The technical solutions of the present disclosure are described as follows.
In a first aspect, the present disclosure provides an experimental system for studying a refining mechanism and characteristic of a refiner plate, comprising:
a disc refiner unit;
a first storage tank;
a second storage tank;
a circulating pump;
a control and data acquisition system;
a first three-way joint;
a second three-way joint;
a first inlet pipeline;
a second inlet pipeline; and
a third inlet pipeline; and
a third outlet pipeline;
wherein an outlet of the first storage tank is connected to a first outlet pipeline; an outlet of the second storage tank is connected to a second outlet pipeline; an end of the first outlet pipeline away from the first storage tank and an end of the second outlet pipeline away from the second storage tank are respectively connected to the circulating pump through the first three-way joint; the circulating pump is connected to an inlet of the disc refiner unit through the third inlet pipeline; the third outlet pipeline is connected to an outlet of the disc refiner unit; the third outlet pipeline is connected to the first inlet pipeline and the second inlet pipeline through the second three-way joint; an end of the first inlet pipeline away from the third outlet pipeline is connected to an inlet of the first storage tank; and an end of the second inlet pipeline away from the third outlet pipeline is connected to an inlet of the second storage tank;
the disc refiner unit is connected to an operation parameter control and detection device; the first outlet pipeline is provided with a first outlet control valve; the second outlet pipeline is provided with a second outlet control valve; the third inlet pipeline is provided with a first temperature and pressure measuring point; the third outlet pipeline is provided with a second temperature and pressure measuring point; the third inlet pipeline is provided with a flowmeter; the first inlet pipeline is provided with a first inlet control valve; and the second inlet pipeline is provided with a second inlet control valve; and
the disc refiner unit, the circulating pump, the operation parameter control and detection device, the first outlet control valve, the second outlet control valve, the flowmeter, the first inlet control valve, the second inlet control valve, the first temperature and pressure measuring point and the second temperature and pressure measuring point are all connected to the control and data acquisition system.

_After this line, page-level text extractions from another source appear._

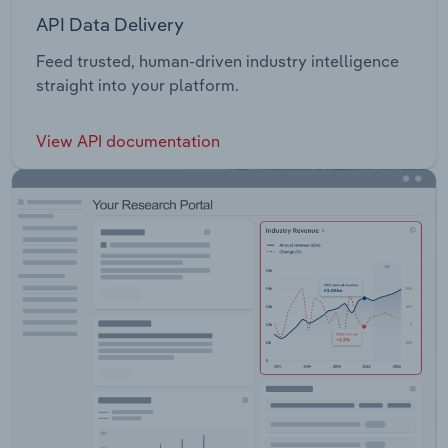
API Data Delivery
Feed trusted, human-driven industry intelligence
straight into your platform.
View API documentation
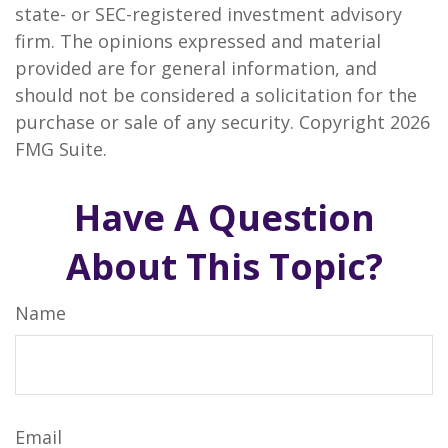
state- or SEC-registered investment advisory
firm. The opinions expressed and material
provided are for general information, and
should not be considered a solicitation for the
purchase or sale of any security. Copyright
2026
FMG Suite.
Have A Question
About This Topic?
Name
Email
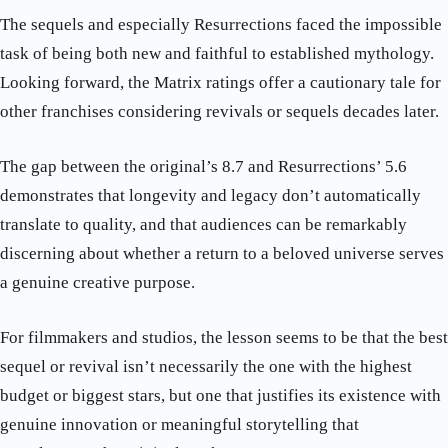
The sequels and especially Resurrections faced the impossible
task of being both new and faithful to established mythology.
Looking forward, the Matrix ratings offer a cautionary tale for
other franchises considering revivals or sequels decades later.
The gap between the original’s 8.7 and Resurrections’ 5.6
demonstrates that longevity and legacy don’t automatically
translate to quality, and that audiences can be remarkably
discerning about whether a return to a beloved universe serves
a genuine creative purpose.
For filmmakers and studios, the lesson seems to be that the best
sequel or revival isn’t necessarily the one with the highest
budget or biggest stars, but one that justifies its existence with
genuine innovation or meaningful storytelling that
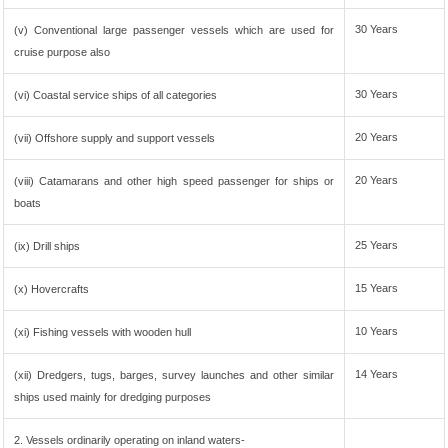
30 Years
(v) Conventional large passenger vessels which are used for
cruise purpose also
30 Years
(vi) Coastal service ships of all categories
20 Years
(vii) Offshore supply and support vessels
20 Years
(viii) Catamarans and other high speed passenger for ships or
boats
25 Years
(ix) Drill ships
15 Years
(x) Hovercrafts
10 Years
(xi) Fishing vessels with wooden hull
14 Years
(xii) Dredgers, tugs, barges, survey launches and other similar
ships used mainly for dredging purposes
2. Vessels ordinarily operating on inland waters-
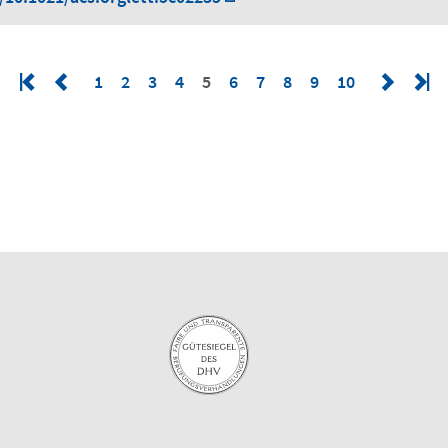
1
2
3
4
5
6
7
8
9
10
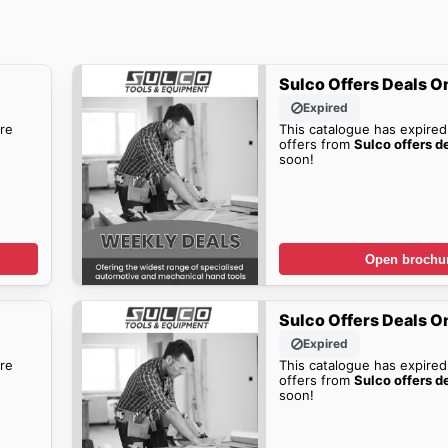
Sulco Offers Deals O
Expired
re
This catalogue has expired
offers from
Sulco offers d
soon!
Open brochu
Sulco Offers Deals O
Expired
re
This catalogue has expired
offers from
Sulco offers d
soon!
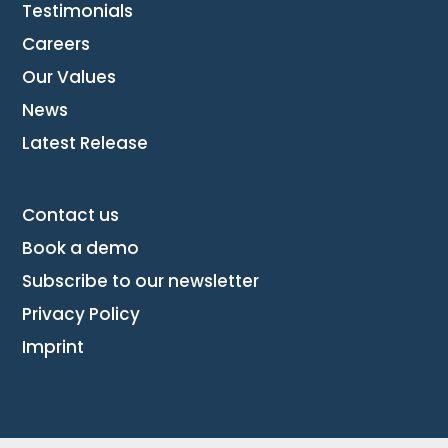
Testimonials
Careers
Our Values
News
Latest Release
Contact us
Book a demo
Subscribe to our newsletter
Privacy Policy
Imprint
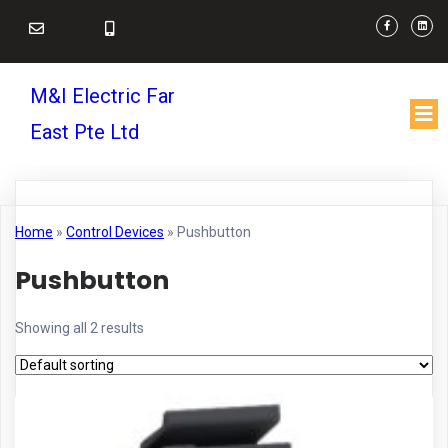
M&I Electric Far
East Pte Ltd
Home
»
Control Devices
»
Pushbutton
Pushbutton
Showing all 2 results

In some embodiments, the disc refiner unit comprises a motor, a coupling, a main shaft, a rotor assembly and a stator assembly; the motor is connected to the main shaft through the coupling; the main shaft is connected to the rotor assembly; the rotor assembly is connected to the stator assembly; the operation parameter control and detection device comprises a motor inverter, a power sensor, a gap adjustment device and a linear displacement sensor; the motor inverter and the power sensor are respectively connected to the motor; and the gap adjustment device and the linear displacement sensor are respectively connected to the main shaft.
In some embodiments, the first temperature and pressure measuring point on the third inlet pipeline comprises a first temperature transmitter and a first pressure transmitter; and the second temperature and pressure measuring point on the third outlet pipeline comprises a second temperature transmitter and a second pressure transmitter.

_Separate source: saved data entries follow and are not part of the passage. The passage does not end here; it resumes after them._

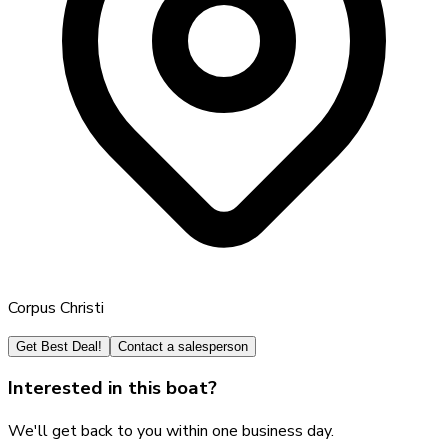
Corpus Christi
Get Best Deal!
Contact a salesperson
Interested in this boat?
We'll get back to you within one business day.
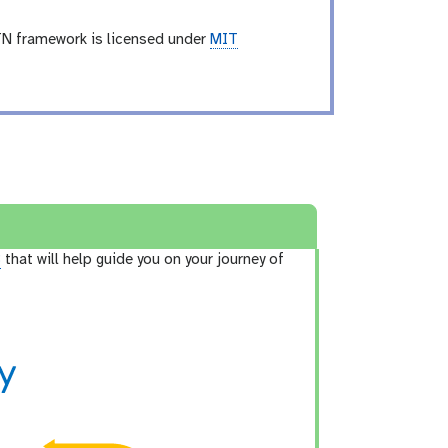
TN framework is licensed under
MIT
3
that will help guide you on your journey of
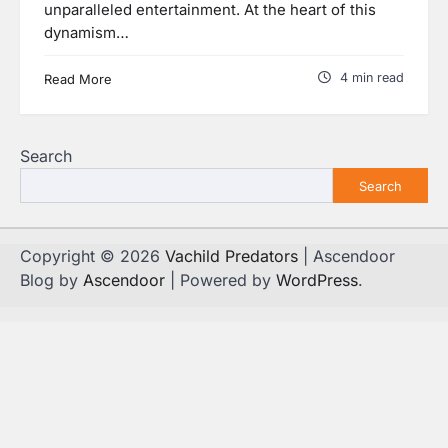
unparalleled entertainment. At the heart of this
dynamism…
4 min read
Read More
Search
Search
Copyright © 2026
Vachild Predators
| Ascendoor
Blog by
Ascendoor
| Powered by
WordPress
.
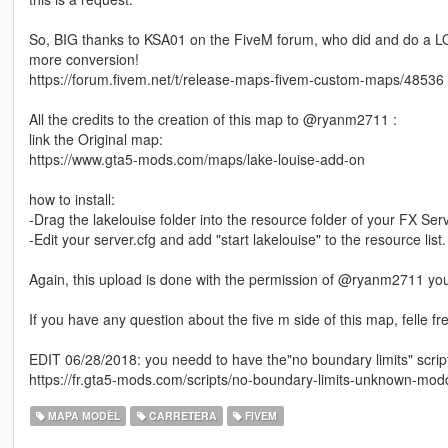
So, BIG thanks to KSA01 on the FiveM forum, who did and do a LO
more conversion!
https://forum.fivem.net/t/release-maps-fivem-custom-maps/48536
All the credits to the creation of this map to @ryanm2711 :
link the Original map:
https://www.gta5-mods.com/maps/lake-louise-add-on
how to install:
-Drag the lakelouise folder into the resource folder of your FX Serv
-Edit your server.cfg and add "start lakelouise" to the resource list.
Again, this upload is done with the permission of @ryanm2711 yo
If you have any question about the five m side of this map, felle fre
EDIT 06/28/2018: you needd to have the"no boundary limits" script 
https://fr.gta5-mods.com/scripts/no-boundary-limits-unknown-mod
MAPA MODÈL
CARRETERA
FIVEM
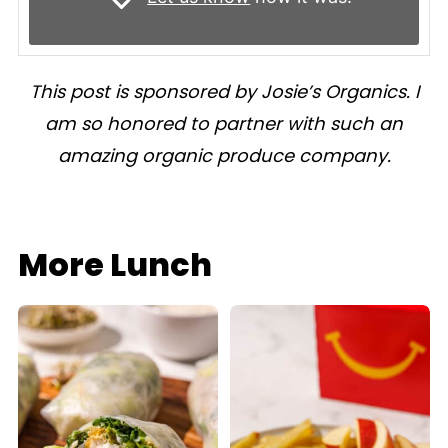
This post is sponsored by Josie’s Organics. I
am so honored to partner with such an
amazing organic produce company.
More Lunch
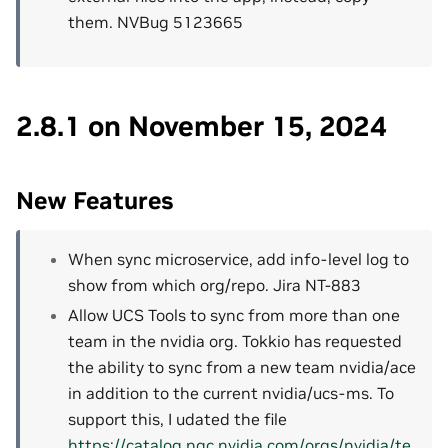
them. NVBug 5123665
2.8.1 on November 15, 2024
New Features
When sync microservice, add info-level log to
show from which org/repo. Jira NT-883
Allow UCS Tools to sync from more than one
team in the nvidia org. Tokkio has requested
the ability to sync from a new team nvidia/ace
in addition to the current nvidia/ucs-ms. To
support this, I udated the file
https://catalog.ngc.nvidia.com/orgs/nvidia/te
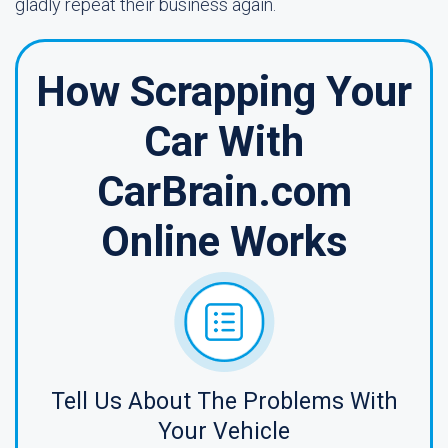
gladly repeat their business again.
How Scrapping Your
Car With
CarBrain.com
Online Works
Tell Us About The Problems With
Your Vehicle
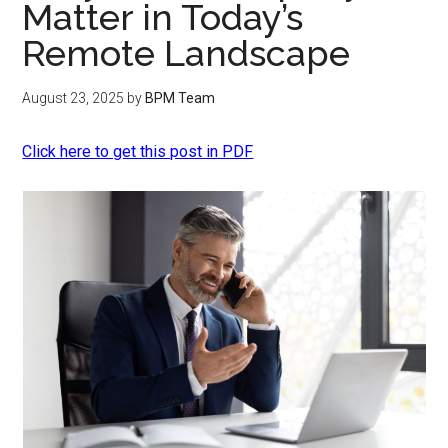
Matter in Today’s
Remote Landscape
August 23, 2025
by
BPM Team
Click here to get this post in PDF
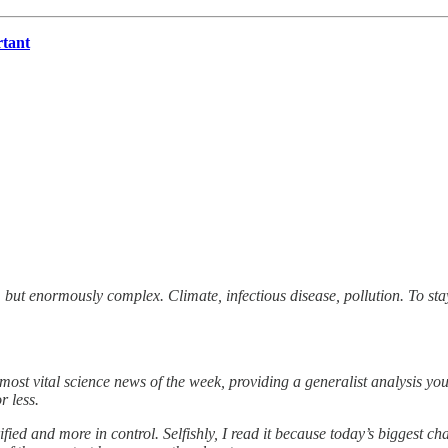
rtant
 but enormously complex. Climate, infectious disease, pollution. To st
e most vital science news of the week, providing a generalist analysis y
r less.
rified and more in control. Selfishly, I read it because today’s biggest c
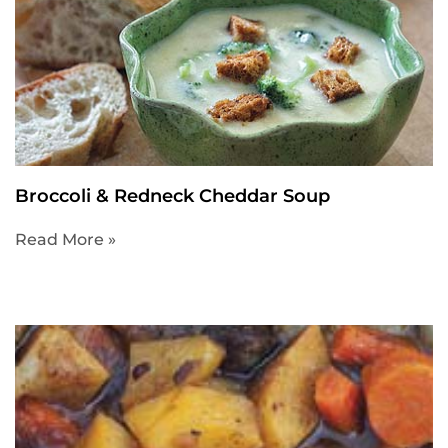
Broccoli & Redneck Cheddar Soup
Read More »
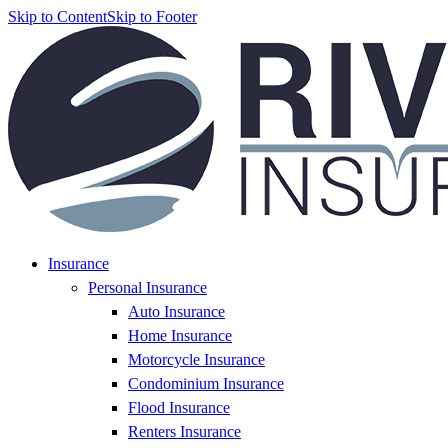
Skip to Content
Skip to Footer
Insurance
Personal Insurance
Auto Insurance
Home Insurance
Motorcycle Insurance
Condominium Insurance
Flood Insurance
Renters Insurance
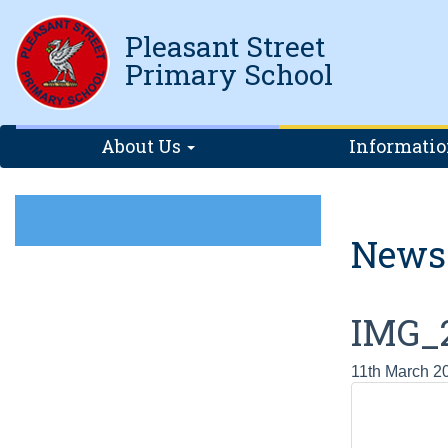
Pleasant Street
Primary School
About Us
Informati
News
IMG_
11th March 2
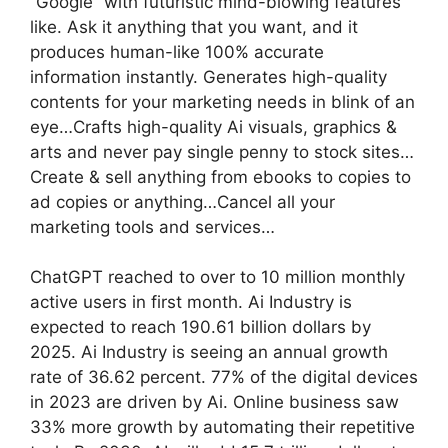
“Google” with futuristic mind-blowing features
like. Ask it anything that you want, and it
produces human-like 100% accurate
information instantly. Generates high-quality
contents for your marketing needs in blink of an
eye…Crafts high-quality Ai visuals, graphics &
arts and never pay single penny to stock sites…
Create & sell anything from ebooks to copies to
ad copies or anything…Cancel all your
marketing tools and services…
ChatGPT reached to over to 10 million monthly
active users in first month. Ai Industry is
expected to reach 190.61 billion dollars by
2025. Ai Industry is seeing an annual growth
rate of 36.62 percent. 77% of the digital devices
in 2023 are driven by Ai. Online business saw
33% more growth by automating their repetitive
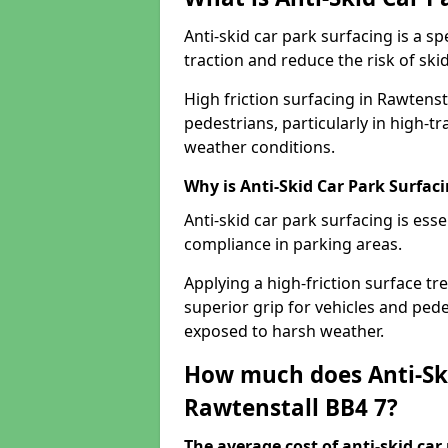
Anti-skid car park surfacing is a 
traction and reduce the risk of skid
High friction surfacing in Rawtenst
pedestrians, particularly in high-t
weather conditions.
Why is Anti-Skid Car Park Surfac
Anti-skid car park surfacing is esse
compliance in parking areas.
Applying a high-friction surface tr
superior grip for vehicles and pedes
exposed to harsh weather.
How much does Anti-Ski
Rawtenstall BB4 7?
The average cost of anti-skid car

In some embodiments, the third inlet pipeline is provided with an inlet master valve; the third inlet pipeline is connected to a drain pipe; and the drain pipe is provided with a drain valve.

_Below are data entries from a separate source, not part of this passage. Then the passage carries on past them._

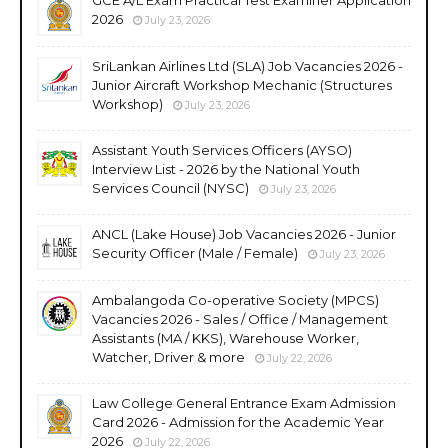
2026
July 23, 2026
SriLankan Airlines Ltd (SLA) Job Vacancies 2026 -
Junior Aircraft Workshop Mechanic (Structures
Workshop)
July 23, 2026
Assistant Youth Services Officers (AYSO)
Interview List - 2026 by the National Youth
Services Council (NYSC)
July 23, 2026
ANCL (Lake House) Job Vacancies 2026 - Junior
Security Officer (Male / Female)
July 23, 2026
Ambalangoda Co-operative Society (MPCS)
Vacancies 2026 - Sales / Office / Management
Assistants (MA / KKS), Warehouse Worker,
Watcher, Driver & more
July 22, 2026
Law College General Entrance Exam Admission
Card 2026 - Admission for the Academic Year
2026
July 22, 2026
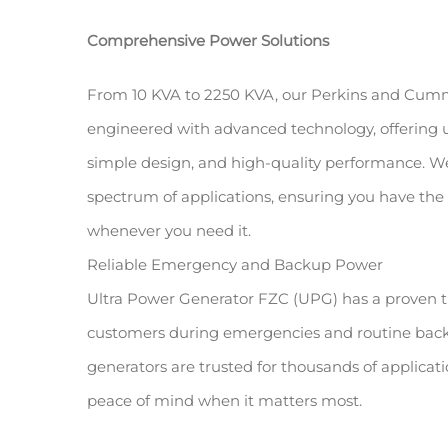
Comprehensive Power Solutions
From 10 KVA to 2250 KVA, our Perkins and Cumm
engineered with advanced technology, offering u
simple design, and high-quality performance. We
spectrum of applications, ensuring you have the 
whenever you need it.
Reliable Emergency and Backup Power
Ultra Power Generator FZC (UPG) has a proven t
customers during emergencies and routine back
generators are trusted for thousands of applicat
peace of mind when it matters most.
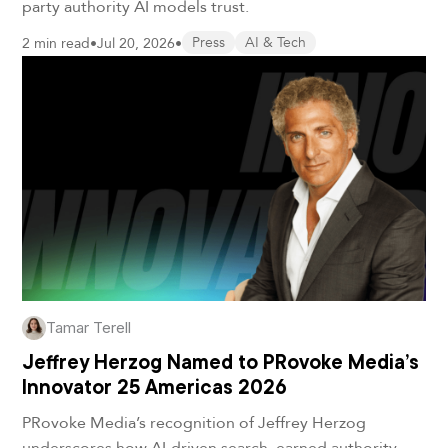
party authority AI models trust.
2 min read
•
Jul 20, 2026
•
Press
AI & Tech
Tamar Terell
Jeffrey Herzog Named to PRovoke Media’s
Innovator 25 Americas 2026
PRovoke Media’s recognition of Jeffrey Herzog
underscores how AI-driven search, earned authority,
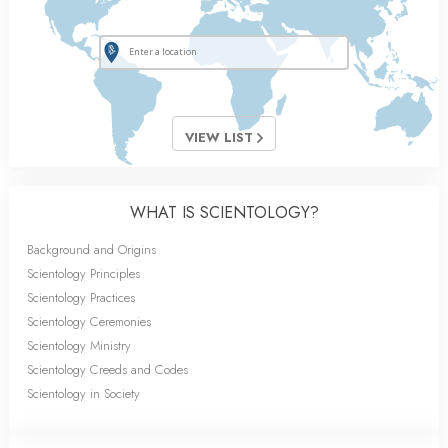
VIEW LIST
WHAT IS SCIENTOLOGY?
Background and Origins
Scientology Principles
Scientology Practices
Scientology Ceremonies
Scientology Ministry
Scientology Creeds and Codes
Scientology in Society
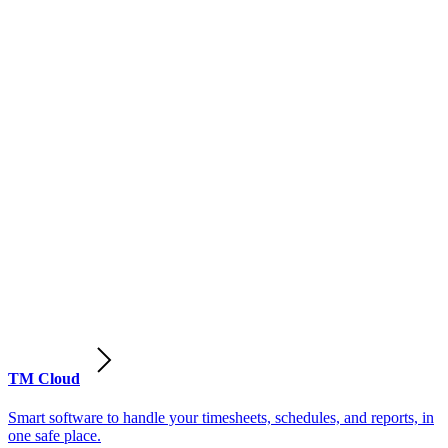
TM Cloud
Smart software to handle your timesheets, schedules, and reports, in
one safe place.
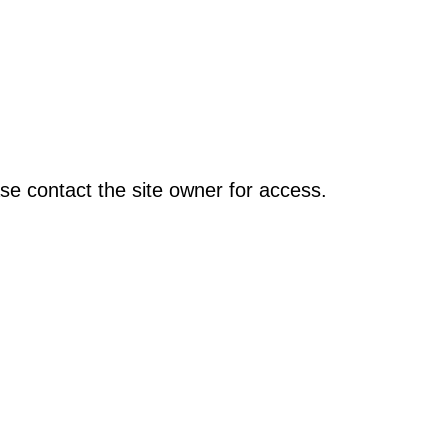
se contact the site owner for access.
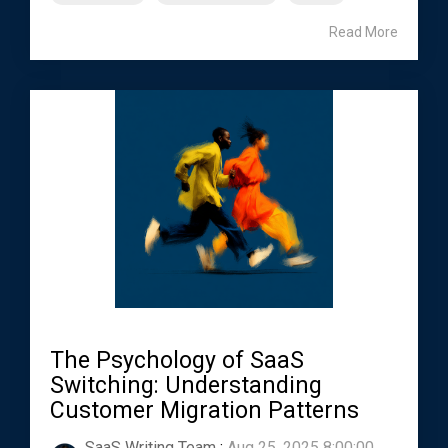
Read More
The Psychology of SaaS
Switching: Understanding
Customer Migration Patterns
SaaS Writing Team
:
Aug 25, 2025 8:00:00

In some embodiments, the third outlet pipeline is provided with an outlet pressure regulating valve.
In some embodiments, the third outlet pipeline is connected to a sampling pipe; and the sampling pipe is provided with a sampling valve.
In some embodiments, the circulating pump is connected to a pump inverter; and the pump inverter is connected to the control and data acquisition system.
In some embodiments, the control and data acquisition system is connected to a communication module; and the communication module is configured for communicating and interconnecting with an upper computer.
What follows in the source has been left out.